Let’s be frank, I’m not the journaling type but I definitely can see the benefits and I’m working on being more consistent with it.  Normally since I have a long commute to and from work, I process my daily life in my head.  However, I think journaling may be faster—you remove yourself from the situation at hand and become the witness.  

Sometimes, I get bogged down in the day-to-day activities and lose sight of what is truly important to me.  Like everyone, I can lose sight of my connection to my dharma, my true identity, etc. and journaling can help bring everything back into focus.  

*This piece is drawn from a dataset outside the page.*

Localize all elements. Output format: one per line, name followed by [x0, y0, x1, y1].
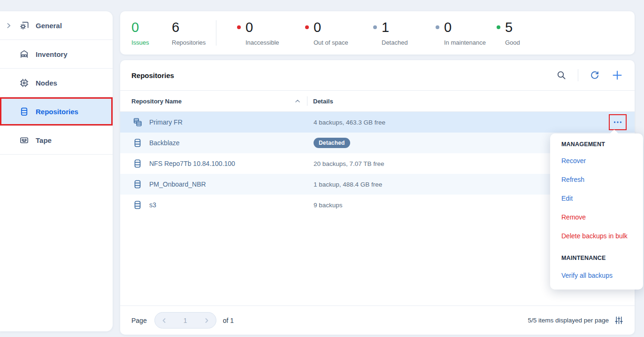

Personally, when I take the time to journal it makes me less reactive towards others.  Not necessarily kinder-but less likely to rip someone’s (say…like my husband) head off.  Journaling makes me reflect on what I appreciate about others and why they are in my life (good or bad).  It also makes me realize how I judge others based on the expectations I set for myself.  Everyone is doing the best that they can and I’m learning how to be content with whatever the outcomes are…which is really hard for a control freak like me. 

I also think journaling helps me grasp how it is related to Ego and identifying with the Ego.  I’m learning to get out of the way of myself and the load of malarkey that I carry as if it were the true me.  This creates barriers and walls that I use to protect myself…which impacts my relationships with others.

I realize this by seeing it laid out bare in a journal entry.  It is very eye opening.  

Journaling helps me process the information I already have (I know this stuff! Those duh! moments) and apply it to access a deeper place.  I am a head-y person and analyzing logical information (journal entries) to gain wisdom is something I think I will always be working on. 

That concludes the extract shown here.